Arini yang masih keheranan,
mengikuti saja ketika kakaknya mengajak pergi meninggalkan ruangan itu. Mereka
keluar melalui pintu depan. Sebenarnya Arini ingin bertanya lebih banyak lagi,
tapi Purmita selalu saja memotong dan mencegahnya. Terpaksa gadis itu diam dan
terus mengikuti langkah kakaknya ini.
Arini semakin keheranan ketika
Purmita mengajaknya ke jurang yang berada di sebelah Selatan Padepokan Tongkat
Putih. Letaknya cukup jauh, dan harus melewati hutan kecil yang cukup lebat
untuk bisa mencapai ke sana. Belum lagi jalannya yang harus menurun, agak curam
dan sedikit berbatu. Salah melangkah sedikit saja, bisa tergelincir dan masuk
jurang yang cukup dalam.
Mereka baru berhenti setelah
benar-benar berada di bibir jurang. Arini agak bergidik juga melihat kedalaman
jurang ini. Belum pernah dia ke tempat seperti ini, karena memang ayahnya tidak
pernah mengizinkannya. Selain daerahnya yang memang sangat berbahaya, juga
sukar dilalui jika tidak menguasai ilmu meringankan tubuh yang cukup tinggi.
“Kau bisa menyeberangi jurang
ini, Arini?” tanya Purmita seperti menguji.
“Menyeberang...?” Arini tertegun
menatap kakaknya.
“Iya. Si Penjagal Bukit Tengkorak
ada di seberang sana,” kata Purmita lagi.
“Tapi...,” Arini jadi menelan
ludahnya yang mendadak saja terasa begitu pahit.
Dipandanginya jurang di depannya.
Cukup lebar. Dan yang pasti tidak mungkin bisa diseberanginya, walaupun
mempergunakan ilmu meringankan tubuh untuk melompati jurang ini. Dan kalau
gagal.... Arini tidak sanggup membayangkan. Jurang ini sungguh dalam. Sehingga
dari tempatnya berdiri, tidak bisa terlihat dasarnya karena tertutup kabut
tebal yang menghitam.
“Kau lihat di sebelah sana,
Arini,” Purmita menunjuk ke sebelah kiri dari adiknya.
Arini menoleh, menatap arah yang
ditunjuk kakaknya. Kembali hatinya tertegun, karena tidak jauh di sebelah
kirinya ada seutas tambang yang merentang di atas jurang.
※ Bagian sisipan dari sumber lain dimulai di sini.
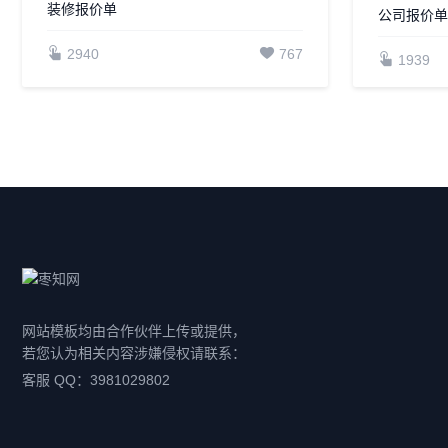
装修报价单
公司报价单(
2940
767
1939
网站模板均由合作伙伴上传或提供，
若您认为相关内容涉嫌侵权请联系：
客服 QQ：3981029802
Tambang itu terikat
pada batang pohon di sebelahnya, dan di batang pohon di seberang sana.
Kelihatannya memang cukup kuat.
“Kau lihat ini,” kata Purmita.
“Hup...!”
Purmita langsung melompat ringan.
Dilewatinya kepala Arini, lalu berputaran dua kali. Dan dengan manis sekali
kakinya hinggap di atas tambang itu.
Sedikit pun tambang itu tak
bergerak. Purmita berdiri tegak, seperti berada di atas permukaan tanah saja.
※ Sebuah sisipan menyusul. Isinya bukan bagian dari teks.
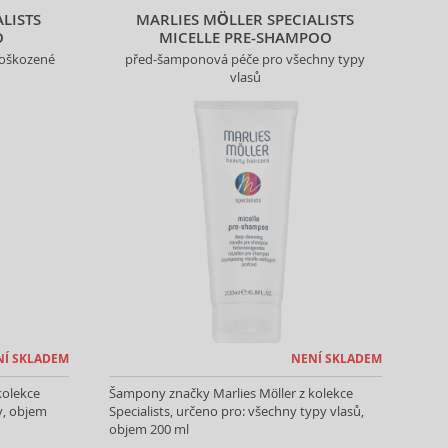
LISTS
MARLIES MÖLLER SPECIALISTS
O
MICELLE PRE-SHAMPOO
poškozené
před-šamponová péče pro všechny typy
vlasů
NÍ SKLADEM
NENÍ SKLADEM
kolekce
Šampony značky Marlies Möller z kolekce
sy, objem
Specialists, určeno pro: všechny typy vlasů,
objem 200 ml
Bibirnya tersenyum menatap Arini yang terlongong bengong.
“Tidak terlalu sulit, Arini.
Ayo...,” ajak Purmita.
Seperti berjalan di tanah saja,
Purmita melangkah ringan melintasi rentangan tambang itu. Gerakannya sangat
ringan dan cepat. Dan sebentar saja dia sudah berada di tengah-tengah tambang
itu. Arini masih tetap berdiri memandangi.
“Ayo, Arini...! Kau pasti bisa
melakukannya!” teriak Purmita mengajak.
“Bagaimana kalau jatuh, Kak?”
teriak Arini bertanya.
“Aku akan membantumu.
Percayalah...! Hanya sedikit saja mengerahkan ilmu meringankan tubuh, kau pasti
bisa berjalan di atas tambang ini. Ayo, Arini...!”
Arini melangkah juga mendekati
tambang itu. Sedangkan Purmita sudah bergerak lagi. Bahkan tidak berjalan, tapi
berlompatan ringan lincah sekali. Seakan-akan dia ingin memamerkan
kepandaiannya dalam ilmu meringankan tubuh.
“Hup!”
Begitu Purmita sampai di
seberang, Arini langsung melompat naik ke atas tambang itu. Ada sedikit getaran
di tambang saat kaki Arini menjejaknya. Gadis itu menenangkan diri sebentar,
lalu mulai melangkah meniti tambang yang hanya seutas ini.
“Jangan melihat ke bawah. Kau
akan pusing nanti...!” teriak Purmita dari seberang.
“Iya...!” sahut Arini.
Arini tenis berjalan hati-hati di
atas tambang yang melintang menyeberangi jurang ini. Seluruh kemam-puan ilmu
meringankan tubuhnya dikerahkan. Dia tidak ingin terjerumus ke dalam jurang
yang sangat dalam ini. Dan begitu tinggal satu tombak lagi sampai di seberang,
cepat-cepat tubuhnya melenting, melompat dari tambang itu. Dua kali Arini
berputaran di udara, kemudian manis sekali menjejakkan kakinya di depan
Purmita.
“Huh...!” Arini menghembuskan
napasnya kuat-kuat
“Aku sudah yakin, kau pasti bisa
melakukannya,” puji Purmita.
“Iya, tapi jantungku seperti akan
copot,” dengus Arini.
“Yuk...?” ajak Purmita.
Sebentar Arini memandang ke
seberang, kemudian bergegas menyusul Purmita yang sudah berjalan lebih dahulu.
Langkahnya disejajarkan di samping kakaknya ini. Kedua gadis itu terus
berjalan, dan kini harus mendaki sambil menerobos lebarnya hutan.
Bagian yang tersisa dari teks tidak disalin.